The market for succinic acid itself is relatively small. The key to BioAmber (and other developers, like Myriant) is finding a market for biosuccinic as a “drop-in” replacement for other, incumbent petroleum-based chemicals, addressing what BioAmber termed “a more than $30 billion market opportunity.” That claim is yet to be proved — and the hard yards of commercialization lay ahead for the company to develop novel markets at scale.

But that, in many ways, is the market position of Solazyme — and we have seen the public markets more embracing of the risk of new markets. It has been fear of technology risk, feedstock risk, finance risk and policy risk that has been more notable in the drubbing handed out to several IPOs that happened earlier in the cycle.

Bottom line – is the IPO window re-opening?

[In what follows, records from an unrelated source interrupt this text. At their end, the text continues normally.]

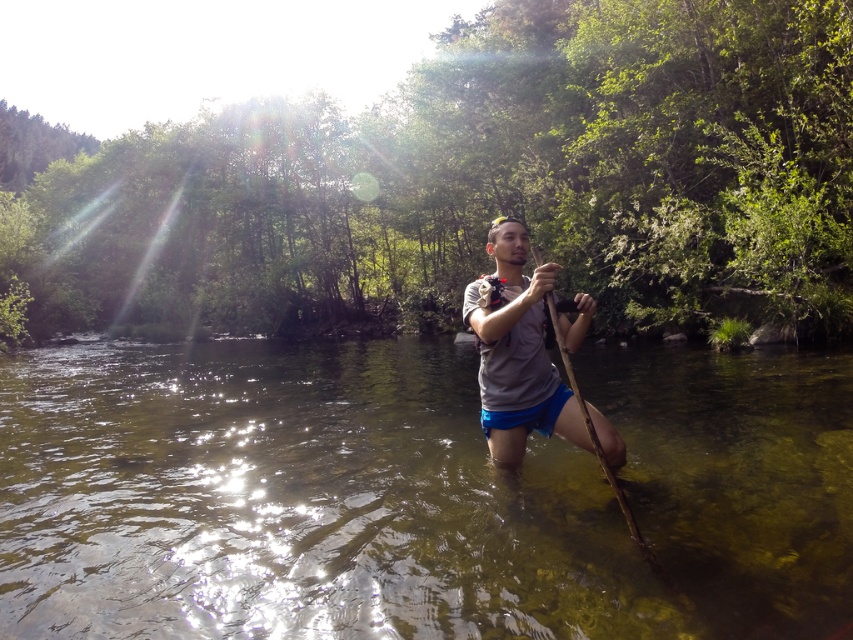 Question: Is gray matte shirt at center bigger than brown wooden paddle at center?

Choices:
 (A) no
 (B) yes

Answer: (B)

Question: Is gray matte shirt at center below brown wooden paddle at center?

Choices:
 (A) no
 (B) yes

Answer: (A)

Question: Which object is positioned farthest from the brown wooden paddle at center?

Choices:
 (A) clear water at center
 (B) gray matte shirt at center

Answer: (A)

Question: Is gray matte shirt at center positioned behind brown wooden paddle at center?

Choices:
 (A) yes
 (B) no

Answer: (B)

Question: Which object appears farthest from the camera in this image?

Choices:
 (A) brown wooden paddle at center
 (B) gray matte shirt at center

Answer: (A)

Question: Which of the following is the closest to the observer?

Choices:
 (A) (566, 426)
 (B) (549, 310)
 (C) (399, 618)

Answer: (C) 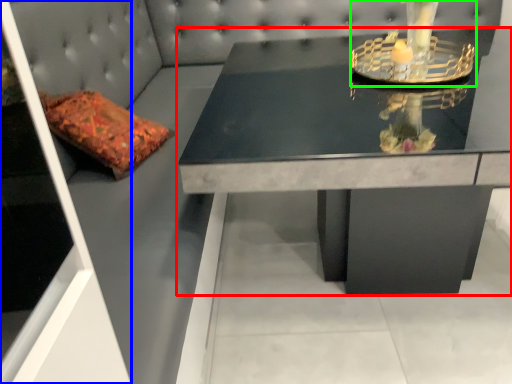 Question: Considering the real-world distances, which object is farthest from table (highlighted by a red box)? glass door (highlighted by a blue box) or candle holder (highlighted by a green box)?

Choices:
 (A) glass door
 (B) candle holder

Answer: (A) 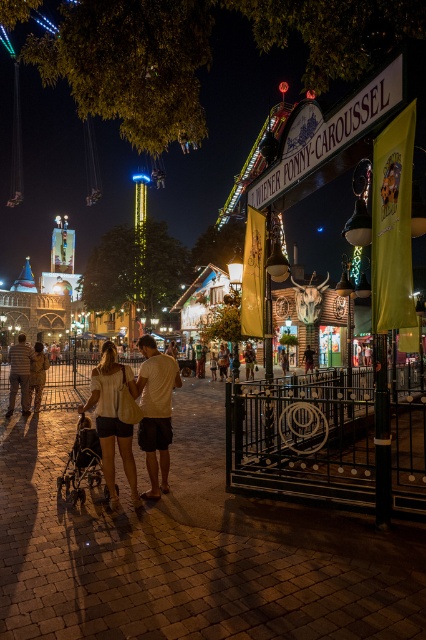 Who is taller, light beige shorts at center or light brown leather shorts at center?

Standing taller between the two is light beige shorts at center.

Identify the location of light beige shorts at center. (155, 410).

This screenshot has width=426, height=640. Find the location of `light beige shorts at center`. light beige shorts at center is located at coordinates (155, 410).

Locate an element on the screen. The image size is (426, 640). light beige cotton shirt at center is located at coordinates (114, 417).

Describe the element at coordinates (114, 417) in the screenshot. The width and height of the screenshot is (426, 640). I see `light beige cotton shirt at center` at that location.

Does point (169, 394) come closer to viewer compared to point (20, 339)?

Yes.

This screenshot has height=640, width=426. I want to click on light beige cotton shirt at center, so click(114, 417).

Does matte black stroller at lower left have a lesser width compared to light brown leather shorts at center?

In fact, matte black stroller at lower left might be wider than light brown leather shorts at center.

Is point (100, 470) closer to camera compared to point (247, 364)?

Yes, it is in front of point (247, 364).

Is point (117, 493) farther from camera compared to point (247, 358)?

No, (117, 493) is closer to viewer.

At what (x,y) coordinates should I click in order to perform the action: click on matte black stroller at lower left. Please return your answer as a coordinate pair (x, y). The width and height of the screenshot is (426, 640). Looking at the image, I should click on (81, 460). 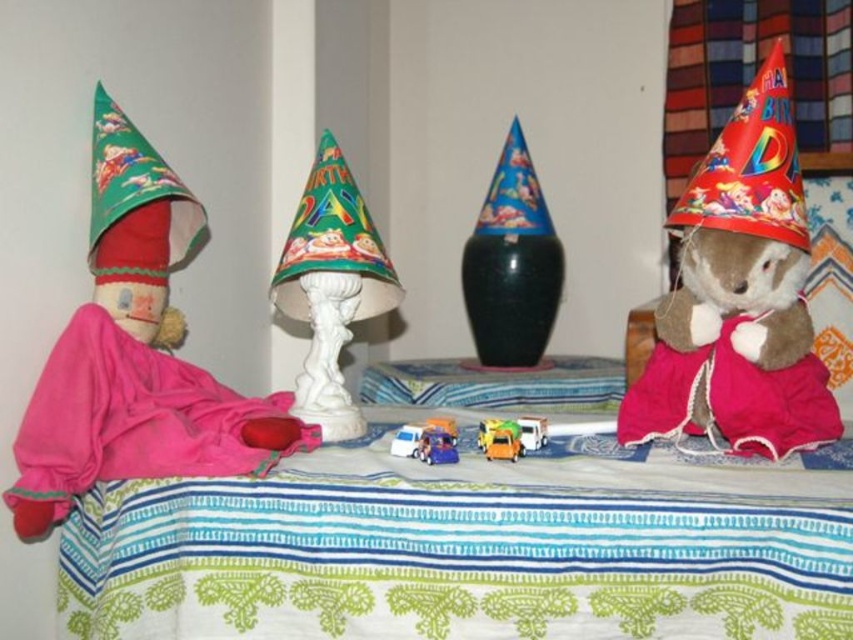 Question: Which point is farther from the camera taking this photo?

Choices:
 (A) (405, 435)
 (B) (808, 342)
 (C) (538, 225)
 (D) (514, 445)

Answer: (C)

Question: Is matte pink fabric doll at left above white plastic toy truck at center?

Choices:
 (A) no
 (B) yes

Answer: (B)

Question: Based on their relative distances, which object is nearer to the green fabric party hat at left?

Choices:
 (A) green paper party hat at center
 (B) metallic yellow truck at center

Answer: (A)

Question: Does fuzzy brown teddy bear at right appear under blue glossy vase at center?

Choices:
 (A) yes
 (B) no

Answer: (A)

Question: Which point is farther to the camera?

Choices:
 (A) (497, 243)
 (B) (422, 432)
 (C) (546, 429)
 (D) (123, 221)

Answer: (A)

Question: Is green paper party hat at center positioned before metallic yellow truck at center?

Choices:
 (A) no
 (B) yes

Answer: (A) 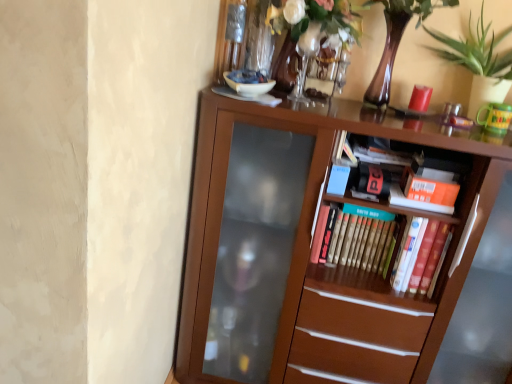 Question: Are green leafy plant at upper right and orange matte paperback book at upper right, arranged as the first paperback book when viewed from the right, located far from each other?

Choices:
 (A) no
 (B) yes

Answer: (A)

Question: From a real-world perspective, does green leafy plant at upper right sit lower than orange matte paperback book at upper right, which is counted as the third paperback book, starting from the left?

Choices:
 (A) yes
 (B) no

Answer: (B)

Question: Could you tell me if green leafy plant at upper right is facing orange matte paperback book at upper right, which is counted as the third paperback book, starting from the left?

Choices:
 (A) yes
 (B) no

Answer: (B)

Question: Does green leafy plant at upper right have a smaller size compared to orange matte paperback book at upper right, arranged as the first paperback book when viewed from the right?

Choices:
 (A) no
 (B) yes

Answer: (A)

Question: Is orange matte paperback book at upper right, which is counted as the third paperback book, starting from the left, at the back of green leafy plant at upper right?

Choices:
 (A) yes
 (B) no

Answer: (B)

Question: Does green leafy plant at upper right have a greater height compared to orange matte paperback book at upper right, arranged as the first paperback book when viewed from the right?

Choices:
 (A) yes
 (B) no

Answer: (A)

Question: From the image's perspective, is hardcover book at center, which is counted as the 1th paperback book, starting from the left, over orange matte paperback book at upper right, which is counted as the third paperback book, starting from the left?

Choices:
 (A) yes
 (B) no

Answer: (B)

Question: From a real-world perspective, does hardcover book at center, which appears as the 3th paperback book when viewed from the right, stand above orange matte paperback book at upper right, which is counted as the third paperback book, starting from the left?

Choices:
 (A) yes
 (B) no

Answer: (B)

Question: Does hardcover book at center, which appears as the 3th paperback book when viewed from the right, have a lesser height compared to orange matte paperback book at upper right, which is counted as the third paperback book, starting from the left?

Choices:
 (A) no
 (B) yes

Answer: (A)

Question: Can you confirm if hardcover book at center, which is counted as the 1th paperback book, starting from the left, is taller than orange matte paperback book at upper right, arranged as the first paperback book when viewed from the right?

Choices:
 (A) no
 (B) yes

Answer: (B)

Question: Is hardcover book at center, which is counted as the 1th paperback book, starting from the left, turned away from orange matte paperback book at upper right, arranged as the first paperback book when viewed from the right?

Choices:
 (A) yes
 (B) no

Answer: (B)

Question: Could orange matte paperback book at upper right, arranged as the first paperback book when viewed from the right, be considered to be inside hardcover book at center, which is counted as the 1th paperback book, starting from the left?

Choices:
 (A) yes
 (B) no

Answer: (B)

Question: Can we say hardcover book at center, which appears as the 3th paperback book when viewed from the right, lies outside brown wooden bookcase at center?

Choices:
 (A) yes
 (B) no

Answer: (B) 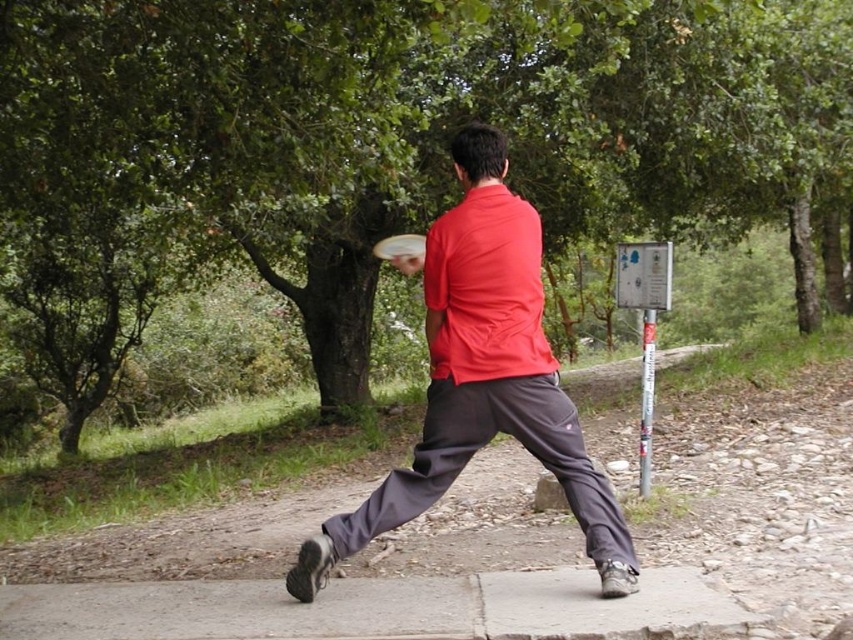 Question: Estimate the real-world distances between objects in this image. Which object is farther from the white plastic frisbee at center?

Choices:
 (A) matte red shirt at center
 (B) green leafy tree at center
 (C) gray concrete pavement at lower center

Answer: (B)

Question: Which point appears closest to the camera in this image?

Choices:
 (A) (540, 412)
 (B) (321, 148)
 (C) (277, 630)
 (D) (376, 248)

Answer: (C)

Question: Which point is closer to the camera?

Choices:
 (A) (408, 240)
 (B) (177, 67)
 (C) (590, 576)

Answer: (C)

Question: Considering the relative positions of green leafy tree at center and matte red shirt at center in the image provided, where is green leafy tree at center located with respect to matte red shirt at center?

Choices:
 (A) below
 (B) above

Answer: (B)

Question: Is matte red shirt at center wider than gray concrete pavement at lower center?

Choices:
 (A) yes
 (B) no

Answer: (B)

Question: Is green leafy tree at center to the left of gray concrete pavement at lower center from the viewer's perspective?

Choices:
 (A) yes
 (B) no

Answer: (A)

Is it “a busted deal”.

Yep, it’s open again, but narrowly at best.

A friend writes, “Too bad to see the shares of BIOA.UT trading down initially, even with the stabilizing bids of Credit Suisse. Pricing below the original range, being forced to sweeten the deal (with the warrants), and trading down initially can be symptoms of a busted deal.”

Time will tell. For now, the company has raised $80 million at roughly the same price as its last private round – as the company moves to its first commercial, we learn a lot more.

Lessons learned? Avoid as much technology risk (and the accompanying delays) as possible. Revenue matters. Have a clear path for raising debt — fear of dilution is a share price-killer too. Manage that input cost exposure.